Despite a vote of defeat, Democratic Congressman Al Green of Texas says President Donald Trump's impeachment process is just getting started.
On Dec. 6, Green unsuccessfully forced a vote on impeachment in the House of Representatives, losing with a tally of 364 votes to 58, Newsweek reports.
As Special Counsel Robert Mueller's Russia investigation is still ongoing, Green could not attempt to impeach Donald Trump on obstruction of justice allegations.
Instead, Green accused the president of discrimination and creating a culture of division. He recalled how Donald Trump, for example, failed to quickly condemn white nationalist marchers in Charlottesville, The Washington Post reports.
"Hatred disguised as acceptable political correctness has festered in our body politic and polluted our discourse to our detriment," Green wrote. "It divides and damages the social fabric of our country in ways that obstruction of justice cannot. It causes unparalleled destruction to our society in the long- and short-term that will not easily heal."
Not only was the vote unpopular among Republicans, leading Democrats such as House Minority Leader Nancy Pelosi of California and Democratic Minority Whip Steny Hoyer of Maryland also did not support the move.
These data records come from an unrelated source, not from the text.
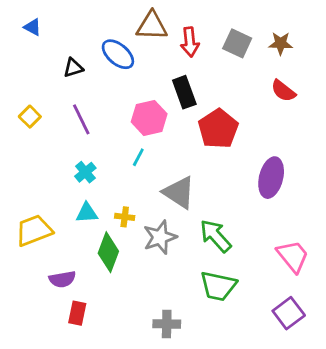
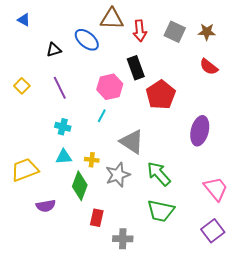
cyan cross: (85, 172) -> (63, 127), turned -35
red rectangle: (77, 313) -> (97, 218), moved

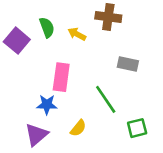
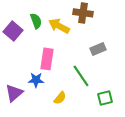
yellow arrow: (77, 34) -> (59, 26), size x1.5
gray rectangle: (128, 64) -> (98, 49), turned -35
purple triangle: (36, 135) -> (14, 93), moved

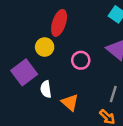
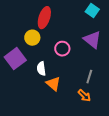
white semicircle: (46, 89) -> (41, 69), moved

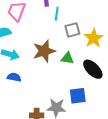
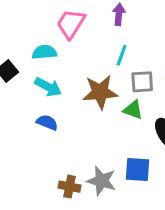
cyan line: (57, 14) -> (122, 55), moved
gray square: (72, 30) -> (142, 82), moved

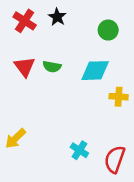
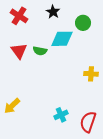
black star: (57, 17) -> (53, 12), moved
cyan diamond: (95, 71) -> (62, 39), moved
cyan cross: (79, 150) -> (61, 115), turned 32

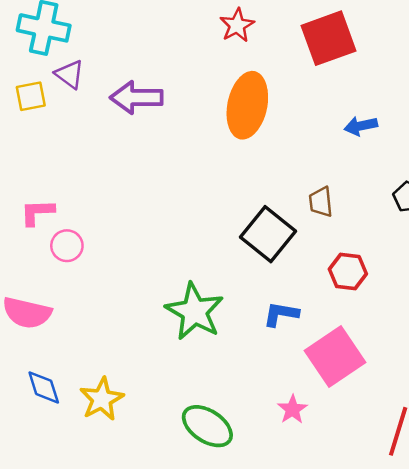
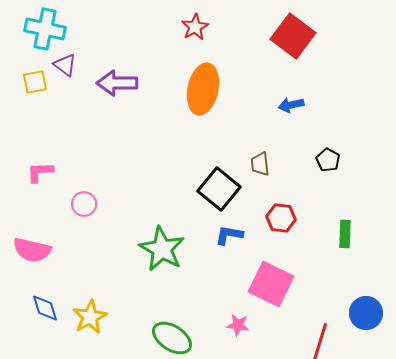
red square: (329, 38) -> (293, 36), moved, turned -33
pink circle: (67, 246) -> (84, 204), moved
blue L-shape: (281, 314) -> (229, 235), moved
pink square: (335, 357) -> (271, 284), turned -30
pink star: (292, 409) -> (238, 325), turned -30

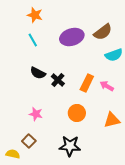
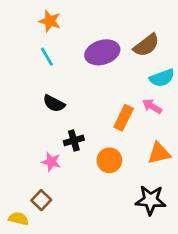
black cross: (58, 80) -> (74, 140), moved, turned 32
pink arrow: (107, 86) -> (152, 106), moved
orange triangle: (112, 120) -> (159, 153), moved
black star: (70, 146) -> (151, 200), moved

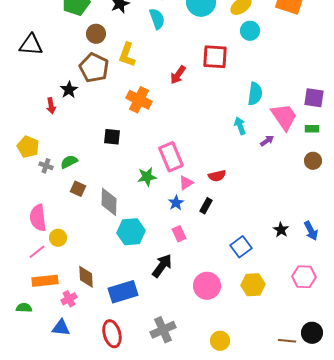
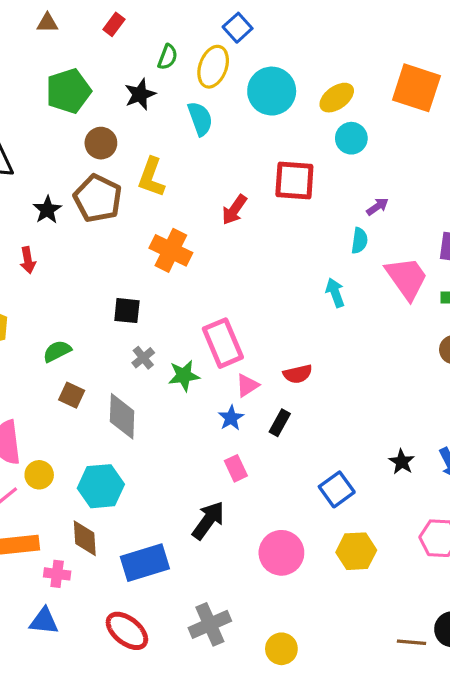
black star: (69, 90) -> (47, 210), moved
cyan semicircle: (255, 94) -> (359, 241), size x0.7
purple arrow: (267, 141) -> (377, 206), moved
gray cross: (46, 166) -> (143, 358), moved, turned 32
cyan hexagon: (131, 232) -> (101, 486), moved
pink cross: (69, 299) -> (57, 574), turned 35
red ellipse: (112, 334) -> (127, 631), turned -36
yellow circle: (220, 341) -> (281, 649), moved

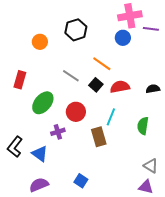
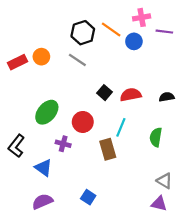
pink cross: (130, 16) -> (142, 17), size x0.7
orange circle: (40, 42) -> (41, 57), moved
orange line: (102, 64) -> (111, 29), moved
gray line: (71, 76) -> (77, 60), moved
red rectangle: (20, 80) -> (17, 62), moved, turned 48
purple cross: (58, 132) -> (63, 144), turned 32
black L-shape: (15, 147) -> (16, 146), moved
The two argued the country must not act until and if Mueller's Russia investigation proves a crime was committed.
"Legitimate questions have been raised about [Donald Trump's] fitness to lead this nation," Pelosi and Hoyer agreed in a joint statement. "Right now, Congressional committees continue to be deeply engaged in investigations into the President’s actions both before and after his inauguration. The special counsel’s investigation is moving forward as well, and those inquiries should be allowed to continue. Now is not the time to consider articles of impeachment."
Nevertheless, Green remains hopeful this is just the beginning of the end for Donald Trump, calling the 58 votes "pleasantly pleasing."
"I’m convinced it won’t be a non-event," he said, adding that he did not canvass votes beforehand. "There are some people who would like it to be just a footnote in history. I think that this will be a significant historical event. And the people who took that vote to decide to take the road less traveled are going to become a piece of history that scholars will review."
Green continues, claiming he is already drafting up new articles for impeachment.
"I think this is a process and this is another step in this process," the politician said. "I’ve started on additional articles of impeachment and I’m not going to give up, I won’t give in. There is no rush to be first but there is belief that we have to act, that it’s important for us to show the world that we have little tolerance for the kind of bigotry that emanates from the presidency."